A scene from a mock movie trailer called ‘Jane Austen’s Fight Club,’ made by Austen fans Emily Janice Card, Keith Paugh and Jeff Dickson.
“Using the Web and Facebook, we were able to reach younger members,” says Ms. Olay. “They are forming friendships and learning how to plan events.”
DeeDee Baldwin, 31, of Starkville, Miss., created in 2008 “AustenBook,” a Web spoof of Facebook that digitally chronicles the happenings of Elizabeth Bennet and the other characters in “Pride and Prejudice.” “When you read her books, you feel like the characters could be with you right now,” says Ms. Baldwin.
The Austen Society is reaching young people in other ways, too. For the past three years the group has bought space at the Brooklyn Book Festival, making Ms. Austen the only deceased author with her own booth at the ultra-hip event.
Jaclyn Green-Stock, 23, co-heads the New York “Juvenilia” chapter of the Austen Society, a 50-member group of Janeites in their 20s and 30s. Ms. Green-Stock is also writing a screenplay about gentrification in New York, using “Persuasion” as her chief inspiration.

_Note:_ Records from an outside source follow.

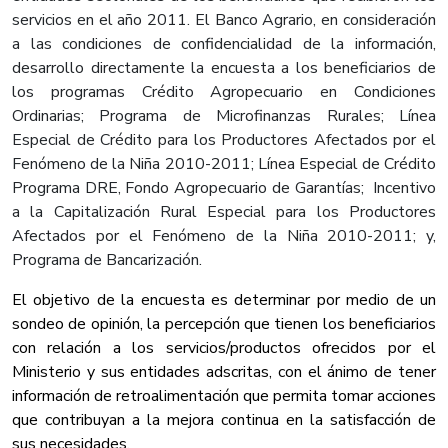
servicios en el año 2011. El Banco Agrario, en consideración
a las condiciones de confidencialidad de la información,
desarrollo directamente la encuesta a los beneficiarios de
los programas Crédito Agropecuario en Condiciones
Ordinarias; Programa de Microfinanzas Rurales; Línea
Especial de Crédito para los Productores Afectados por el
Fenómeno de la Niña 2010-2011; Línea Especial de Crédito
Programa DRE, Fondo Agropecuario de Garantías; Incentivo
a la Capitalización Rural Especial para los Productores
Afectados por el Fenómeno de la Niña 2010-2011; y,
Programa de Bancarización.
El objetivo de la encuesta es determinar por medio de un
sondeo de opinión, la percepción que tienen los beneficiarios
con relación a los servicios/productos ofrecidos por el
Ministerio y sus entidades adscritas, con el ánimo de tener
información de retroalimentación que permita tomar acciones
que contribuyan a la mejora continua en la satisfacción de
sus necesidades.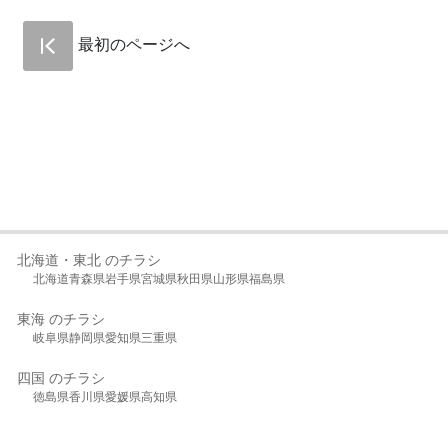
最初のページへ
北海道・東北 のチラシ
北海道
青森県
岩手県
宮城県
秋田県
山形県
福島県
東海 のチラシ
岐阜県
静岡県
愛知県
三重県
四国 のチラシ
徳島県
香川県
愛媛県
高知県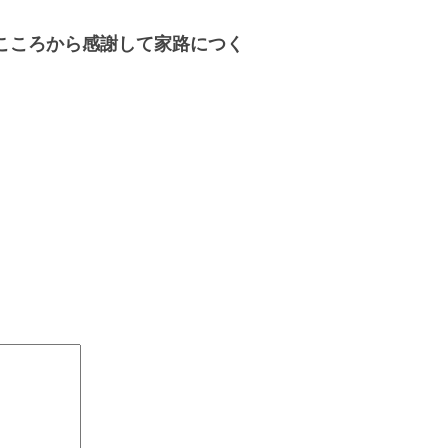
こころから感謝して家路に
つく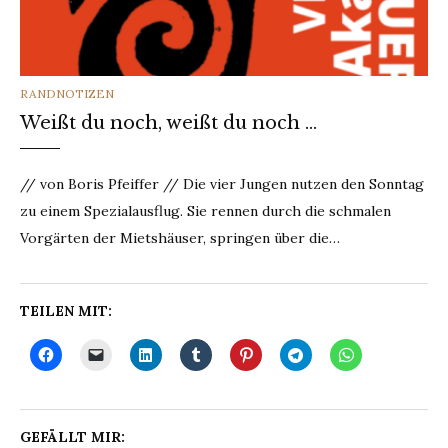
CATEGORIES
RANDNOTIZEN
Weißt du noch, weißt du noch …
// von Boris Pfeiffer // Die vier Jungen nutzen den Sonntag
zu einem Spezialausflug. Sie rennen durch die schmalen
Vorgärten der Mietshäuser, springen über die…
TEILEN MIT:
GEFÄLLT MIR: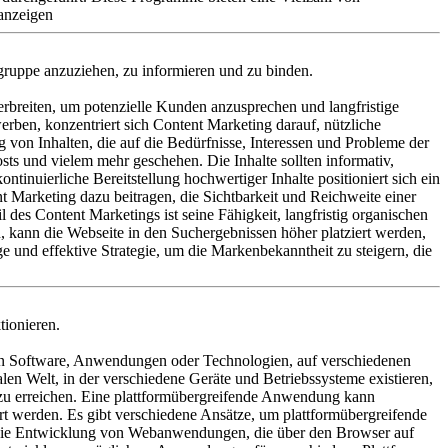
elgruppe anzuziehen, zu
informieren und zu binden.
u verbreiten, um potenzielle Kunden anzusprechen und langfristige
rben, konzentriert sich Content Marketing darauf, nützliche
g von Inhalten, die auf die Bedürfnisse, Interessen und Probleme der
sts und vielem mehr geschehen. Die Inhalte sollten informativ,
inuierliche Bereitstellung hochwertiger Inhalte positioniert sich ein
 Marketing dazu beitragen, die Sichtbarkeit und Reichweite einer
 des Content Marketings ist seine Fähigkeit, langfristig organischen
 kann die Webseite in den Suchergebnissen höher platziert werden,
ge und effektive Strategie, um die Markenbekanntheit zu steigern, die
tionieren.
 von Software, Anwendungen oder Technologien, auf verschiedenen
alen Welt, in der verschiedene Geräte und Betriebssysteme existieren,
t zu erreichen. Eine plattformübergreifende Anwendung kann
 werden. Es gibt verschiedene Ansätze, um plattformübergreifende
, die Entwicklung von Webanwendungen, die über den Browser auf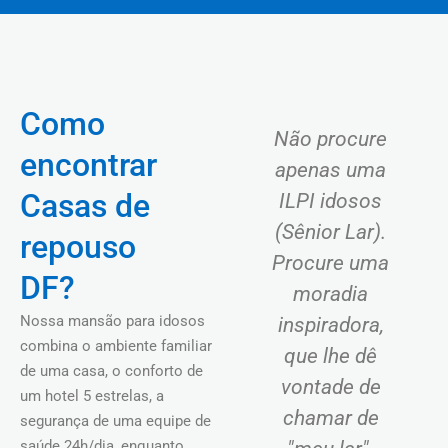
Como
Não procure
encontrar
apenas uma
Casas de
ILPI idosos
(Sênior Lar).
repouso
Procure uma
DF?
moradia
Nossa mansão para idosos
inspiradora,
combina o ambiente familiar
que lhe dê
de uma casa, o conforto de
vontade de
um hotel 5 estrelas, a
chamar de
segurança de uma equipe de
saúde 24h/dia, enquanto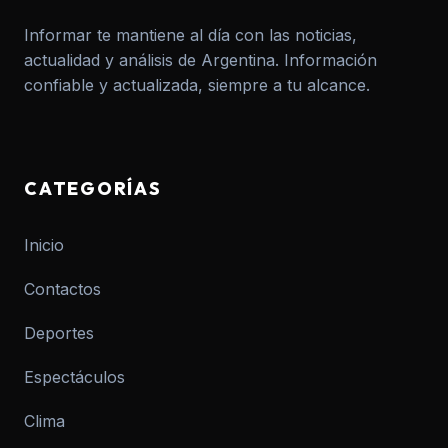
Informar te mantiene al día con las noticias,
actualidad y análisis de Argentina. Información
confiable y actualizada, siempre a tu alcance.
CATEGORÍAS
Inicio
Contactos
Deportes
Espectáculos
Clima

The Juvenilia members take walking tours in lower Manhattan and gather at each other’s apartments to watch DVDs of Austen-themed movies such as a Bollywood version of “Sense and Sensibility” called “I Have Found It.”

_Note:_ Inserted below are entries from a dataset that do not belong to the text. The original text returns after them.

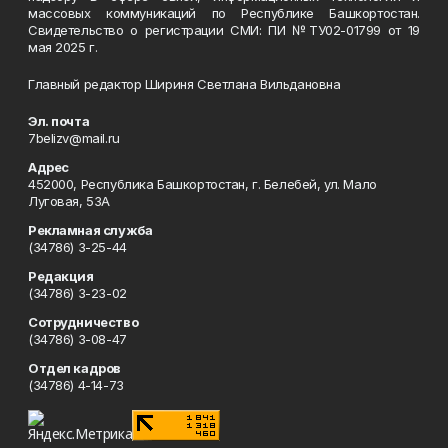
массовых коммуникаций по Республике Башкортостан.
Свидетельство о регистрации СМИ: ПИ №ТУ02-01799 от 19
мая 2025 г.
Главный редактор Шириня Светлана Вильдановна
Эл. почта
7belizv@mail.ru
Адрес
452000, Республика Башкортостан, г. Белебей, ул. Мало
Луговая, 53А
Рекламная служба
(34786) 3-25-44
Редакция
(34786) 3-23-02
Сотрудничество
(34786) 3-08-47
Отдел кадров
(34786) 4-14-73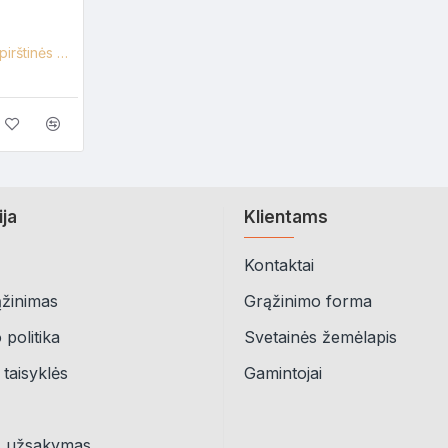
Vienkartinės nitrilinės pirštinės M-Safe Grippaz 246, oranžinės, 500vnt.
ija
Klientams
Kontaktai
ąžinimas
Grąžinimo forma
politika
Svetainės žemėlapis
 taisyklės
Gamintojai
s užsakymas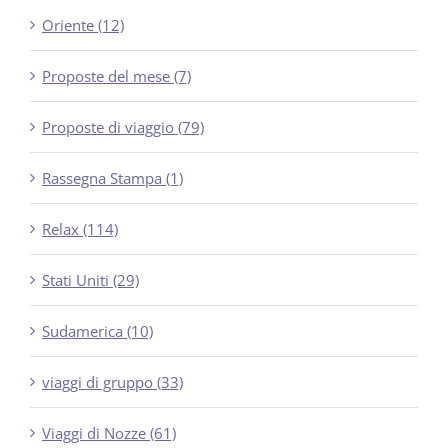
Oriente (12)
Proposte del mese (7)
Proposte di viaggio (79)
Rassegna Stampa (1)
Relax (114)
Stati Uniti (29)
Sudamerica (10)
viaggi di gruppo (33)
Viaggi di Nozze (61)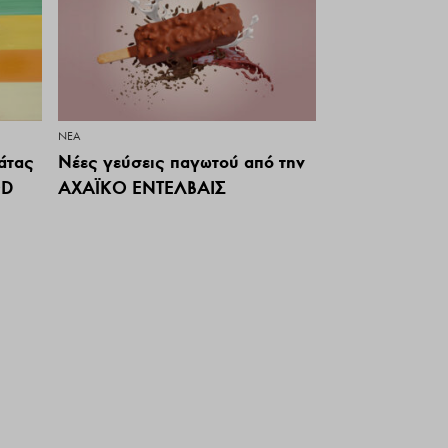
ΝΕΑ
άτας
Νέες γεύσεις παγωτού από την
OD
ΑΧΑΪΚΟ ΕΝΤΕΛΒΑΙΣ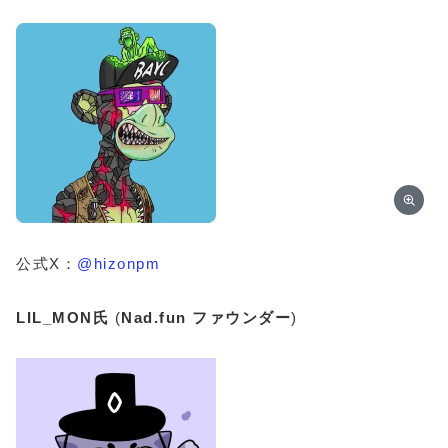
公式X：
@hizonpm
LIL_MON氏
(
Nad.fun
ファウンダー
)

Media companies are tapping into the Austen craze as well. Quirk Books in Philadelphia in 2008 commissioned author Seth Grahame-Smith to write “Pride and Prejudice and Zombies,” a work that adds the undead to Ms. Austen’s classic novel. The book is slated to become a film next year.
The seeds of the Austen resurgence were sown during the 1990s. In 1995 came two big film and TV adaptations: the BBC miniseries of “Pride and Prejudice,” featuring actor Colin Firth as Fitzwilliam Darcy; and director Ang Lee’s “Sense and Sensibility,” starring Emma Thompson, Hugh Grant and Kate Winslet. A year later Gwyneth Paltrow starred in “Emma.”

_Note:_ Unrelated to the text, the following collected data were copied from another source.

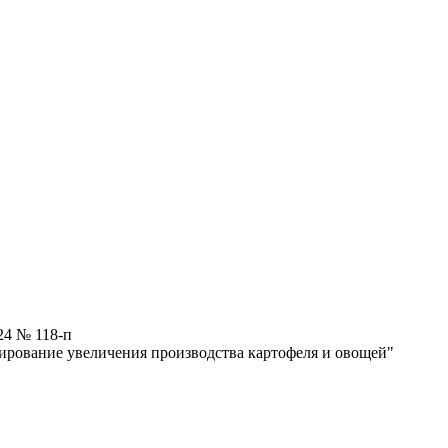
24 № 118-п
ирование увеличения производства картофеля и овощей"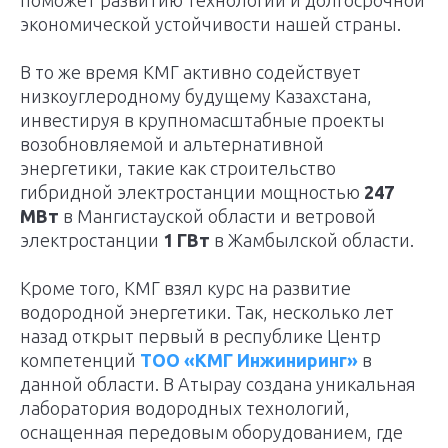
поможет развитию технологий и долгосрочной
экономической устойчивости нашей страны.
В то же время КМГ активно содействует
низкоуглеродному будущему Казахстана,
инвестируя в крупномасштабные проекты
возобновляемой и альтернативной
энергетики, такие как строительство
гибридной электростанции мощностью
247
МВт
в Мангистауской области и ветровой
электростанции
1 ГВт
в Жамбылской области.
Кроме того, КМГ взял курс на развитие
водородной энергетики. Так, несколько лет
назад открыт первый в республике Центр
компетенций
ТОО «КМГ Инжиниринг»
в
данной области. В Атырау создана уникальная
лаборатория водородных технологий,
оснащенная передовым оборудованием, где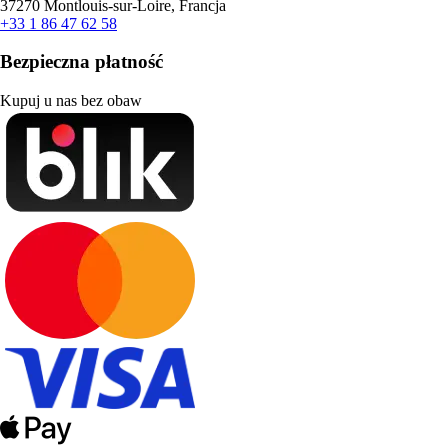
37270 Montlouis-sur-Loire, Francja
+33 1 86 47 62 58
Bezpieczna płatność
Kupuj u nas bez obaw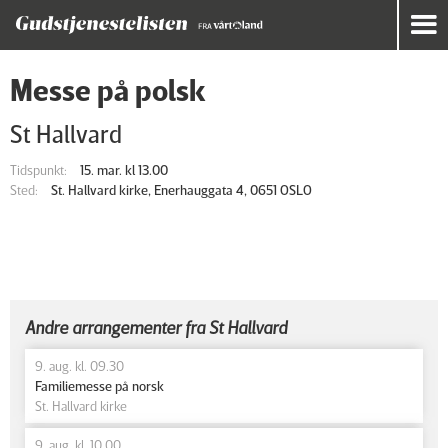
Messe på polsk
St Hallvard
Tidspunkt:
15. mar. kl 13.00
Sted:
St. Hallvard kirke, Enerhauggata 4, 0651 OSLO
Andre arrangementer fra St Hallvard
9. aug. kl. 09.30
Familiemesse på norsk
St. Hallvard kirke
9. aug. kl. 10.00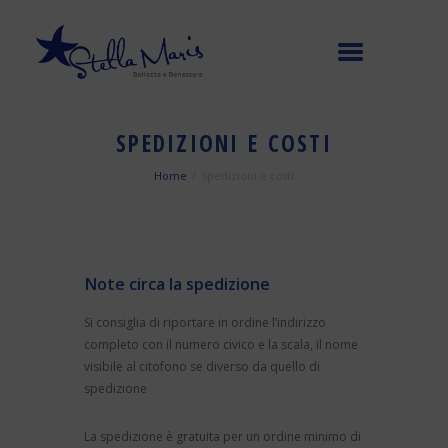
SPEDIZIONI E COSTI
Home
Spedizioni e costi
Note circa la spedizione
Si consiglia di riportare in ordine l’indirizzo
completo con il numero civico e la scala, il nome
visibile al citofono se diverso da quello di
spedizione
La spedizione è gratuita per un ordine minimo di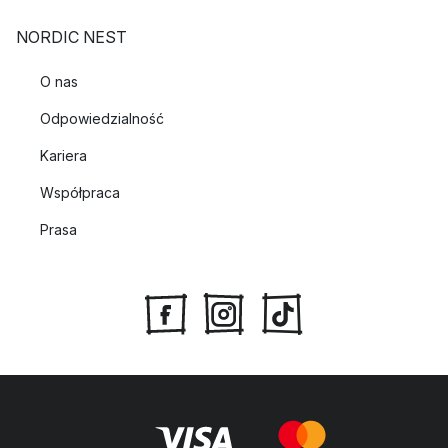
NORDIC NEST
O nas
Odpowiedzialność
Kariera
Współpraca
Prasa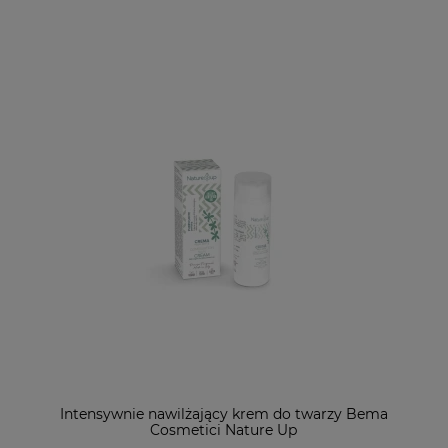
Intensywnie nawilżający krem do twarzy Bema
Cosmetici Nature Up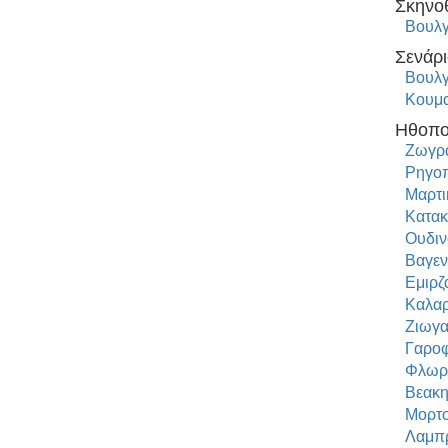
Σκηνο
Βουλγ
Σενάρι
Βουλγ
Κουμα
Ηθοπο
Ζωγρα
Ρηγο
Μαρτι
Κατακ
Ουδιν
Βαγεν
Εμιρζ
Καλαρ
Ζιωγα
Γαροφ
Φλωρ
Βεακη
Μορτο
Λαμπ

“Clueless,” a 1995 movie starring Alicia Silverstone and Paul Rudd, was a thinly disguised adaptation of “Emma,” set in modern-day California.
But while those movies stirred young people’s passions for Ms. Austen’s works, the Web is allowing fans to connect in new ways.
Among the Jane Austen Twitter feeds, blogs and chat rooms that have cropped up is “Jane Austen’s Fight Club,” a faux movie trailer that juxtaposes women in Austen-era frocks with the bruises and blood of the cult classic “Fight Club.” There’s also dwiggie.com, a hub of fan fiction overseen by Crystal Shih, 29. Ms. Shih and her college roommate discovered Ms. Austen a decade ago and began writing Austenesque prose in their Massachusetts Institute of Technology dorm room. Now her site boasts about 1,000 registered users. Everything from “Clueless” to Colin Firth is fair game for debate.
“The movie adaptations created a lot of fanatics,” says Ms. Shih, now doing postdoctoral work in biochemistry at MIT. “In some of the forums, there are throw-downs about who is their favorite Darcy…At one conference an 80-year-old said Laurence Olivier was the only one for her, but Colin Firth definitely propagates that Darcy image today.”
A spokeswoman for Mr. Firth declined to comment.
Laurie Viera Rigler has written two Austen-theme novels, “Confessions of a Jane Austen Addict” and “Rude Awakenings of a Jane Austen Addict.” In May she launched “Sex and the Austen Girl,” a Web series at babelgum.com that plays on the differences between life today and in the Austen era.
The two-and-a-half minute webisodes include such titles as “The 200-Year-Old Virgin.”
Young people, says Ms. Viera Rigler, are deep into Austen’s universe and obsessive fandom “is normal to them.”
“It’s true,” she says. “We are a little crazy.”